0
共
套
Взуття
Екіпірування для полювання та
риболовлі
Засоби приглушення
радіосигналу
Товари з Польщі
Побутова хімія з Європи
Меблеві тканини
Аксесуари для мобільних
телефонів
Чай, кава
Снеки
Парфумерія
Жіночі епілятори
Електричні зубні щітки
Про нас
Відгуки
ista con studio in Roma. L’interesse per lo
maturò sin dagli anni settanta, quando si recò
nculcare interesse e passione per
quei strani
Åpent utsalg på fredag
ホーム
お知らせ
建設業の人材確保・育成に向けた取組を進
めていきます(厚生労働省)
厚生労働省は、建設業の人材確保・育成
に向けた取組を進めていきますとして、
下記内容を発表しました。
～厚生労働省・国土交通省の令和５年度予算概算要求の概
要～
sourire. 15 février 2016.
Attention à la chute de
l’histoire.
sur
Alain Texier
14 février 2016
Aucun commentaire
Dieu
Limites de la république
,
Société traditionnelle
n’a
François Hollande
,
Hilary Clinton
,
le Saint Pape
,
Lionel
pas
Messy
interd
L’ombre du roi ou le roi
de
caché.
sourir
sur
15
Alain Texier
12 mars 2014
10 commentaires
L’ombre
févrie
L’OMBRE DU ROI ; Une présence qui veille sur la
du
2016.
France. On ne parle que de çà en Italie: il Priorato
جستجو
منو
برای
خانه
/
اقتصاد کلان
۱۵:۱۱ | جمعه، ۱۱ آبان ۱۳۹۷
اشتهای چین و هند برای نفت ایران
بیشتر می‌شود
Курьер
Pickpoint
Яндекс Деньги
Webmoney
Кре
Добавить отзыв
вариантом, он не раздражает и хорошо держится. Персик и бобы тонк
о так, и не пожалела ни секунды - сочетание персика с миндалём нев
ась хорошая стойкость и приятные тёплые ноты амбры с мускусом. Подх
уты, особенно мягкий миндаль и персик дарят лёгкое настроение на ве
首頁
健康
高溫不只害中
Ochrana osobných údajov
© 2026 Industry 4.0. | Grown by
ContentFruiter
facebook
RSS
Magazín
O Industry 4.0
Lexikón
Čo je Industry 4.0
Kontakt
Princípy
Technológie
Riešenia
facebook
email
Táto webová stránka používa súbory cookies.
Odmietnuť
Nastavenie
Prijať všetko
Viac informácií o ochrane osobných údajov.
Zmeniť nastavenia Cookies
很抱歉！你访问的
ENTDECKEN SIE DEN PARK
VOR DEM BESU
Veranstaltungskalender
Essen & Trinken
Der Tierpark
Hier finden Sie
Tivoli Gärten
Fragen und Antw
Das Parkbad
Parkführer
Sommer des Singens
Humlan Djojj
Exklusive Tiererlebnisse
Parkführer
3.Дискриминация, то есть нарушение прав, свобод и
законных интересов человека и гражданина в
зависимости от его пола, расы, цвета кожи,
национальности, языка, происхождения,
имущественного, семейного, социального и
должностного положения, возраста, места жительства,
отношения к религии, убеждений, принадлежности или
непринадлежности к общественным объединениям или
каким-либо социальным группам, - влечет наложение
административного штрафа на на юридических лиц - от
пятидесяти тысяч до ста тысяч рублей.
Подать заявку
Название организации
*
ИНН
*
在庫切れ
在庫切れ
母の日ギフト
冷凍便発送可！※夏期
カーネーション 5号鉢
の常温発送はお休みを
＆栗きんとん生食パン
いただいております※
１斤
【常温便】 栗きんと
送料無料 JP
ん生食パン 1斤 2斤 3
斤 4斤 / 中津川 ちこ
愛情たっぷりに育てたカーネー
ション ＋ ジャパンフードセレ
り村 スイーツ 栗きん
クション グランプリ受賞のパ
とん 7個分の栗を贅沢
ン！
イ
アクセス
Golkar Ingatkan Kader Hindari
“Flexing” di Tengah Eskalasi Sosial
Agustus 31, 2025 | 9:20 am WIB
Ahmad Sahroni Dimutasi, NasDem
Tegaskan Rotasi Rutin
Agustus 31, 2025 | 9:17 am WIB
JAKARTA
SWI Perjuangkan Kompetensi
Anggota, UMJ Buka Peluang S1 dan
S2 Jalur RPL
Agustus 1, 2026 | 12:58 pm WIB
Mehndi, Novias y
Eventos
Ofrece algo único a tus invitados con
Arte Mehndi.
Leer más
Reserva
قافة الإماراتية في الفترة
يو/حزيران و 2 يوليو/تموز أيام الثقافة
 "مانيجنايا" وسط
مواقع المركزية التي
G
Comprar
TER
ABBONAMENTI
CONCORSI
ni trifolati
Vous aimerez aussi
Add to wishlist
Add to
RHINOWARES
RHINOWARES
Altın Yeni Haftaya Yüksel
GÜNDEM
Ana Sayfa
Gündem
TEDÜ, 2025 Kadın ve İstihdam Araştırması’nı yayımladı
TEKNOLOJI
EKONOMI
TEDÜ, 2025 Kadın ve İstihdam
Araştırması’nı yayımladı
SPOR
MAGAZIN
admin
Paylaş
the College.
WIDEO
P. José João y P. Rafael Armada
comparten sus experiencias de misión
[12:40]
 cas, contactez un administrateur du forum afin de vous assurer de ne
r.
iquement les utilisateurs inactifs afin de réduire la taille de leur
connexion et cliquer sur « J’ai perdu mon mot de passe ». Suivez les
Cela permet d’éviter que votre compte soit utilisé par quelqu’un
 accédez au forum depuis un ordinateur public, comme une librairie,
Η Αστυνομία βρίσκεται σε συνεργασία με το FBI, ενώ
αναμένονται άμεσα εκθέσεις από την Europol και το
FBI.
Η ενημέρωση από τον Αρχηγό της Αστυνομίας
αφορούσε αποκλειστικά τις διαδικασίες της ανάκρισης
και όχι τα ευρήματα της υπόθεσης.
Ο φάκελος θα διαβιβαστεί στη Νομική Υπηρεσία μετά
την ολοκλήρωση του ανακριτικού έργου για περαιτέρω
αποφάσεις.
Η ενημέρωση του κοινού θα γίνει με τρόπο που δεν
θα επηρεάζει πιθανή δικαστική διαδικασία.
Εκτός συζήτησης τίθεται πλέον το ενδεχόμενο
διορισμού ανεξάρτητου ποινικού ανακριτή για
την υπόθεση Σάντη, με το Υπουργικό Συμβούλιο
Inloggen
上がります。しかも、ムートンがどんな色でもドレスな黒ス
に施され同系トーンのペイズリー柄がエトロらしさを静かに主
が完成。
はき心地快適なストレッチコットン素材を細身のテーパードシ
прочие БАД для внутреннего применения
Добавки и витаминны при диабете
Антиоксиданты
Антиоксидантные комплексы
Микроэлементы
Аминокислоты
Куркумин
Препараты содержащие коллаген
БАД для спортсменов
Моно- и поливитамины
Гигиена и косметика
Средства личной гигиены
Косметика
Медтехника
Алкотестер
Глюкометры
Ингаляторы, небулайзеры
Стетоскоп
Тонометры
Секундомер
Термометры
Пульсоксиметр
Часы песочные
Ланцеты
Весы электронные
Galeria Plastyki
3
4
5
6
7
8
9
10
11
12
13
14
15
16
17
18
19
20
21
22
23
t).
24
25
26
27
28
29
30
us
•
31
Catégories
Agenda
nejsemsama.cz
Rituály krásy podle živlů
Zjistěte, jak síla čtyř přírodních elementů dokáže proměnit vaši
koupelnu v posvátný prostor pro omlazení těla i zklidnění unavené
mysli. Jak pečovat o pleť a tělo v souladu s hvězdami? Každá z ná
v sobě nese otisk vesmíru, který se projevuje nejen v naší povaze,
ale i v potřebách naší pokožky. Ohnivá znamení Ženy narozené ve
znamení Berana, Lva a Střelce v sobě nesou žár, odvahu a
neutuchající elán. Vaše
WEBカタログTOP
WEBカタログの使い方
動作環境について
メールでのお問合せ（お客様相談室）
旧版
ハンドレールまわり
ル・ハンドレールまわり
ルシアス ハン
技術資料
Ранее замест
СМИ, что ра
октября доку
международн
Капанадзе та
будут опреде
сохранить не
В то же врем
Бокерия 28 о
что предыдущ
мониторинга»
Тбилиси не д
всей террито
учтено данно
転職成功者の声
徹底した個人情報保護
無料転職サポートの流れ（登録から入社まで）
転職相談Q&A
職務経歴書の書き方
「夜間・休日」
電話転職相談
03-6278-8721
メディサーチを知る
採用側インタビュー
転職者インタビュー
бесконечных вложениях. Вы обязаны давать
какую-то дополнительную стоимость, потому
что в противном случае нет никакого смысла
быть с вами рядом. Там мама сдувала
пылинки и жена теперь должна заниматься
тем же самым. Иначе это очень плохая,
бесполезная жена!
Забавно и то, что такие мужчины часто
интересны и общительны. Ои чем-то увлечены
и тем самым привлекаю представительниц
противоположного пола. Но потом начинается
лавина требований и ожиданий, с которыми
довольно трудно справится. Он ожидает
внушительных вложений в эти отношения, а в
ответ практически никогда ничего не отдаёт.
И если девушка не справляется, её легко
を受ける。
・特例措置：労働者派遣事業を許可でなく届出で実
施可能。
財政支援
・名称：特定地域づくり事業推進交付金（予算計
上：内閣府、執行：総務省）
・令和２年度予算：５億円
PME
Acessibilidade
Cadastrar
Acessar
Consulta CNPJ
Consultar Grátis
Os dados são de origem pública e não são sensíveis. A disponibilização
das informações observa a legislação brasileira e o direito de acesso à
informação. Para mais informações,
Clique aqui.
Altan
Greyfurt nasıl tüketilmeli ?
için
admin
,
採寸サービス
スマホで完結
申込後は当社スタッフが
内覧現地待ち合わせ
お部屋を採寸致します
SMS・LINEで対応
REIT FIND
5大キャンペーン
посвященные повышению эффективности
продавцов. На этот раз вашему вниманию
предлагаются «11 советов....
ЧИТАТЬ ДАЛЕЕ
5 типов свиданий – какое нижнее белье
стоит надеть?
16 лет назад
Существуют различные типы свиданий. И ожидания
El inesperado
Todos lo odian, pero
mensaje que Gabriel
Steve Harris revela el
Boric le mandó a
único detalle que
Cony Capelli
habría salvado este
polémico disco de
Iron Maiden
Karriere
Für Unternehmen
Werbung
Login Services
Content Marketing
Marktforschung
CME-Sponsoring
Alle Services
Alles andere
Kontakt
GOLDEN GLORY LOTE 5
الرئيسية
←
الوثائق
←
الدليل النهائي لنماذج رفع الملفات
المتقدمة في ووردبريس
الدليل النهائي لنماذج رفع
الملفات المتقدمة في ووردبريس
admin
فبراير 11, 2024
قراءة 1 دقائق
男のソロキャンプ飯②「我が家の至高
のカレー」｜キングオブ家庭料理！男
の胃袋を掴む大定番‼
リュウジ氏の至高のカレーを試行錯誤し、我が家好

WHAT IS REQUIRED: Provide the count of lines above that contain "لنماذج", without any other words.

YOUR RESPONSE: 2